WORK ITEM: Using the data below, find how many lines include the word "Chape" and report that figure alone.

DATA FOR ANALYSIS:
-*-*-
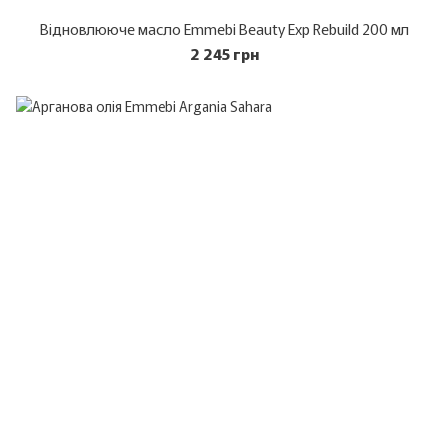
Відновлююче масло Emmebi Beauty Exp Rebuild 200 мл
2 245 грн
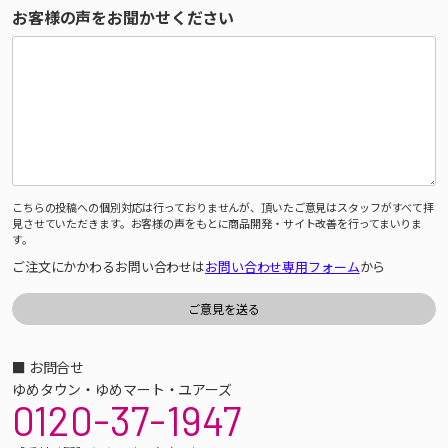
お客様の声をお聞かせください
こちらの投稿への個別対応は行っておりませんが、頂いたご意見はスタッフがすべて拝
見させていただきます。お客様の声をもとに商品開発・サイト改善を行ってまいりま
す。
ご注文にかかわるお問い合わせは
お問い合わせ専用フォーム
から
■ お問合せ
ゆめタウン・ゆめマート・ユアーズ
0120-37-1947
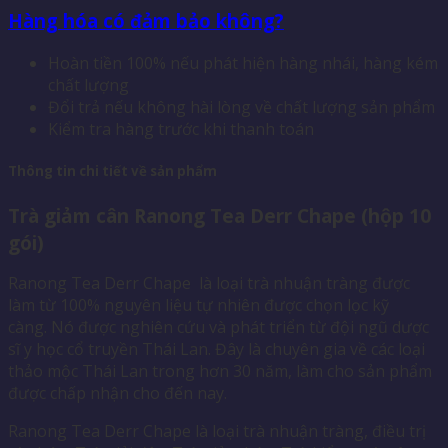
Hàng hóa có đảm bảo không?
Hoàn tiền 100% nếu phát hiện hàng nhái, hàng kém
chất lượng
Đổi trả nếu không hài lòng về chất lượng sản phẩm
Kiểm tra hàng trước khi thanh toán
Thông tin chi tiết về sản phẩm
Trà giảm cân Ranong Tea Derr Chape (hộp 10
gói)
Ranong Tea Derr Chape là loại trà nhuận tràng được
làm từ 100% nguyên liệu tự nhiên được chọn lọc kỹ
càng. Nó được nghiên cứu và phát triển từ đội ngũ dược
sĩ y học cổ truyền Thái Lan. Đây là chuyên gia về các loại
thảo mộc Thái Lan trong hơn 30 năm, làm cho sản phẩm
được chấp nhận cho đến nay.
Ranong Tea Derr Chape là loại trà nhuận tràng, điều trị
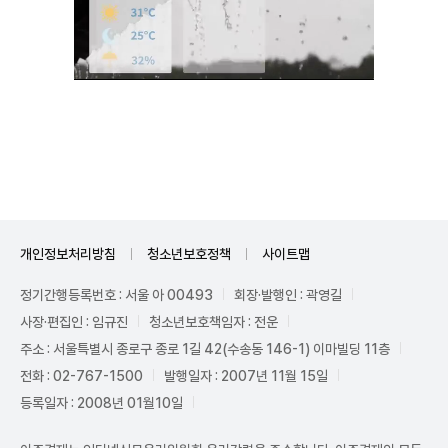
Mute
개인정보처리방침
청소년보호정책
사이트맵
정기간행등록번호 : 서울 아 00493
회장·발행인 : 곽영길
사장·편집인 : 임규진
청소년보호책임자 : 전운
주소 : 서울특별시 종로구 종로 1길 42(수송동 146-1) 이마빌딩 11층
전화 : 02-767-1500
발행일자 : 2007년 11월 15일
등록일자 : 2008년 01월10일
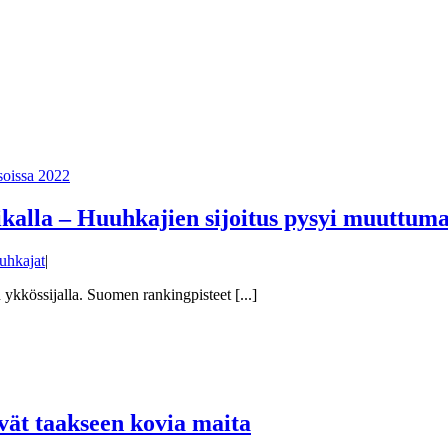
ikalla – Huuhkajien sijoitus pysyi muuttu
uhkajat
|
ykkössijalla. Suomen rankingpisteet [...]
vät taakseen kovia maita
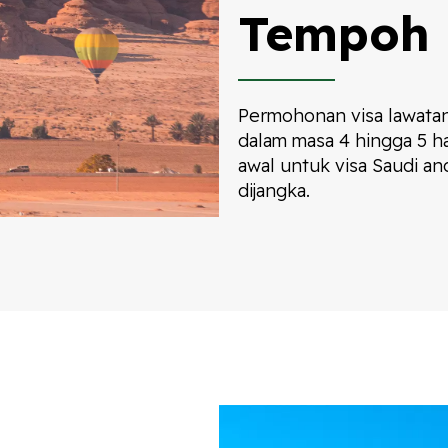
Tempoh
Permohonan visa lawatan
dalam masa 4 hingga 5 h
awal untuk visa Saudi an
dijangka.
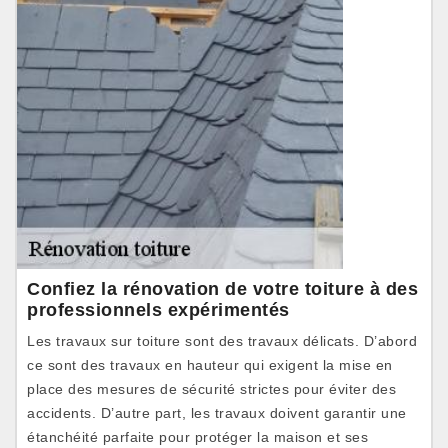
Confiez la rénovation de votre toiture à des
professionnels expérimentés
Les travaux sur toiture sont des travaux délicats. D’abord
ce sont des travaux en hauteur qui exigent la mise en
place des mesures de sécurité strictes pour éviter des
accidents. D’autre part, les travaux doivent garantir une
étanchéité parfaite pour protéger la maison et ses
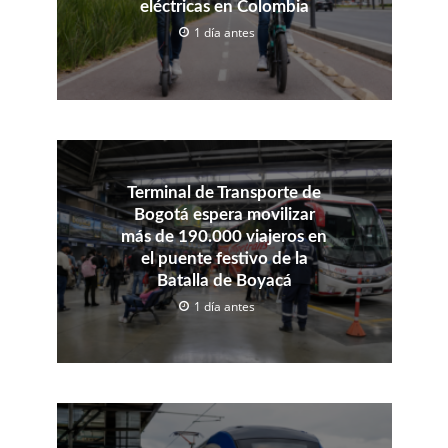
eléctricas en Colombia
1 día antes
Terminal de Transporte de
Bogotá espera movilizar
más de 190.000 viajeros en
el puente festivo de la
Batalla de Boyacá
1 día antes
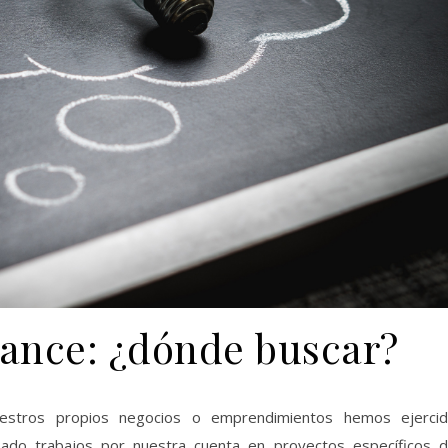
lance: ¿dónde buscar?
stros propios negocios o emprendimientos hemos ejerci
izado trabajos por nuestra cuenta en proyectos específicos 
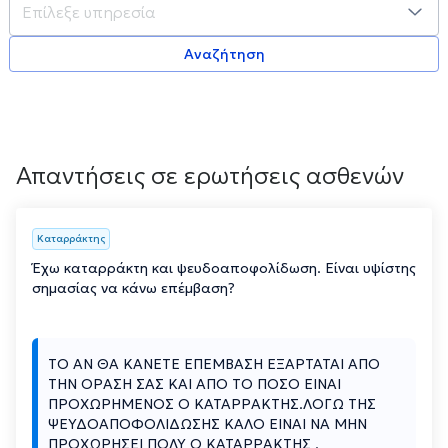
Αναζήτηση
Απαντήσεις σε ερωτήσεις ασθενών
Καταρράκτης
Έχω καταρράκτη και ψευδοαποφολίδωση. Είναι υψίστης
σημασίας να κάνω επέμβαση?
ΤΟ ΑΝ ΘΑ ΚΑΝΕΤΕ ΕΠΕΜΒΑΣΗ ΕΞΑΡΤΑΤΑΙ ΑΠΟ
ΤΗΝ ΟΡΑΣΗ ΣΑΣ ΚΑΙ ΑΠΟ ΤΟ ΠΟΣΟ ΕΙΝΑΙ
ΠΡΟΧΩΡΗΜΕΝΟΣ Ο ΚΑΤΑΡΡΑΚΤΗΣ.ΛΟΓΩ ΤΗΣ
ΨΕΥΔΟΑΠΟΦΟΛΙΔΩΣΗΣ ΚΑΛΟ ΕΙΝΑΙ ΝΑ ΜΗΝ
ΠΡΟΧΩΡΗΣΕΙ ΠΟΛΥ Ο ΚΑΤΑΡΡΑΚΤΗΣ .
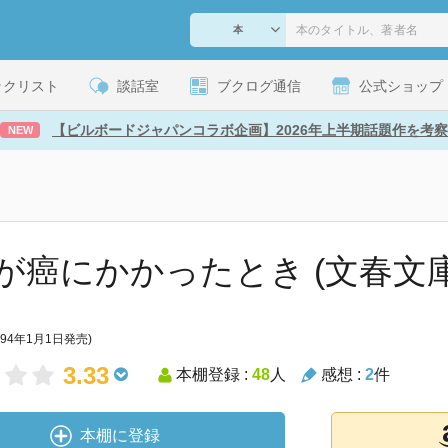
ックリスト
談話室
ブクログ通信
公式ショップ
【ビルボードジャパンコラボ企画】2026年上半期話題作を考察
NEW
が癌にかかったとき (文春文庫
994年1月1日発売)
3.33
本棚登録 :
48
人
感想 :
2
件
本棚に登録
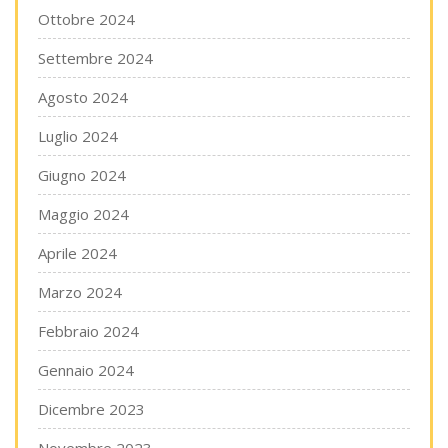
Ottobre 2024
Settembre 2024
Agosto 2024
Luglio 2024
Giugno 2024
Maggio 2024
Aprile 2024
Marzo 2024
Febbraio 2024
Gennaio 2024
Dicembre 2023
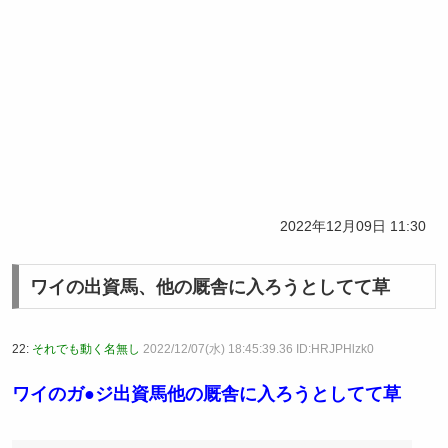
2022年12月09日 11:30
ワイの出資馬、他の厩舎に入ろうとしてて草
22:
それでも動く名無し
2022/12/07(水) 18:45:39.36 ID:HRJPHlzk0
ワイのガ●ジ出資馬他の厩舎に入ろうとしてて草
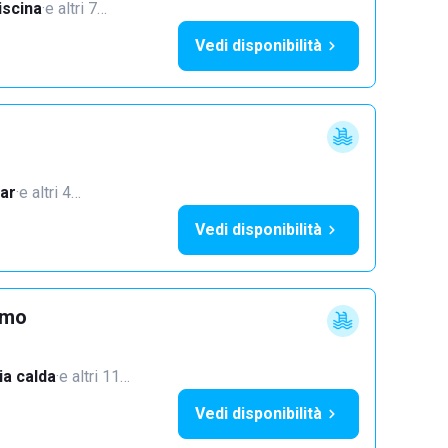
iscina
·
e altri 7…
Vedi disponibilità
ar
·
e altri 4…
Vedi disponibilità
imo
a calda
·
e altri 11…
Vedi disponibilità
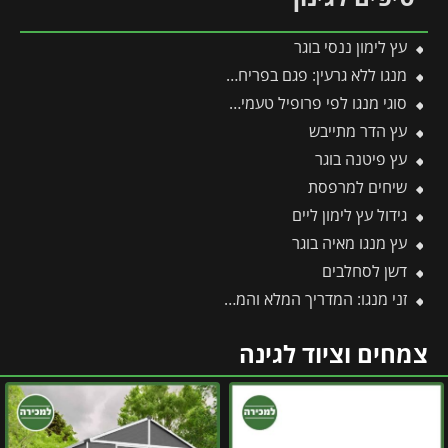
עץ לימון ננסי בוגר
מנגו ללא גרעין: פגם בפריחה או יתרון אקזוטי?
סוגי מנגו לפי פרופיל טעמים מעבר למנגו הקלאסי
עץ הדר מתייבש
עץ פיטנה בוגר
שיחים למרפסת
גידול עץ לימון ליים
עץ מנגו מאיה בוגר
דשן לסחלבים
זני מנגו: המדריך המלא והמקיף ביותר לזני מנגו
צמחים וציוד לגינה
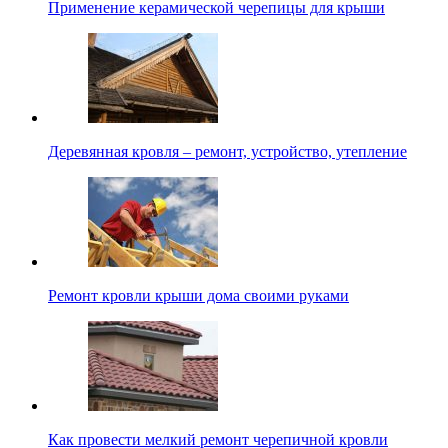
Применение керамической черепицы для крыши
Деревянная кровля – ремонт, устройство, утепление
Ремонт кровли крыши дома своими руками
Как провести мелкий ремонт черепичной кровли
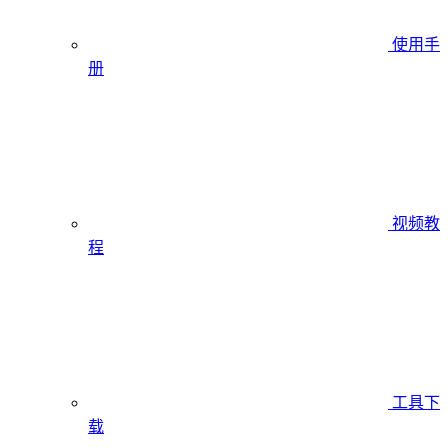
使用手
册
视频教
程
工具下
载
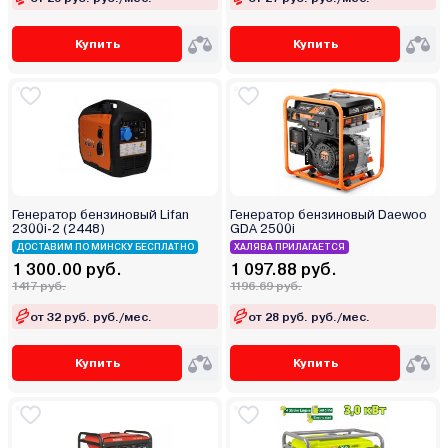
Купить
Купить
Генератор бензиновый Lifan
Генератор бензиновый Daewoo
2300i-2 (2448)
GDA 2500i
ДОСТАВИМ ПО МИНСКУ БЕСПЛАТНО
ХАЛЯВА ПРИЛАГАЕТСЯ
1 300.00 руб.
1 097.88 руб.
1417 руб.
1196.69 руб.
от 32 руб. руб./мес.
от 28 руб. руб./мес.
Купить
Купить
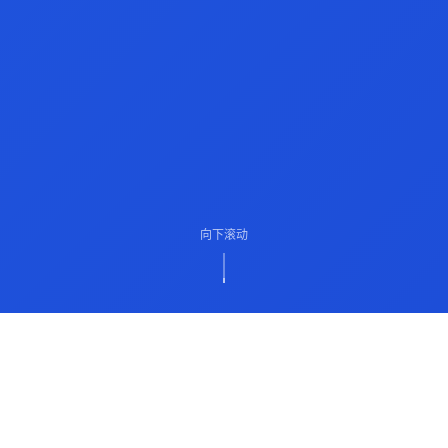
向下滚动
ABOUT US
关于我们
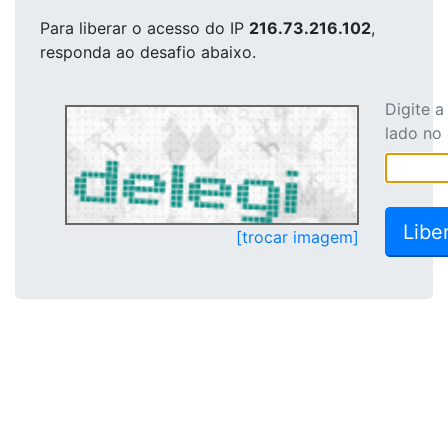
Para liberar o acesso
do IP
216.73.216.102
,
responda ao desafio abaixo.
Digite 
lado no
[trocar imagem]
-*-*-
EXERCISE SOLUTION: 3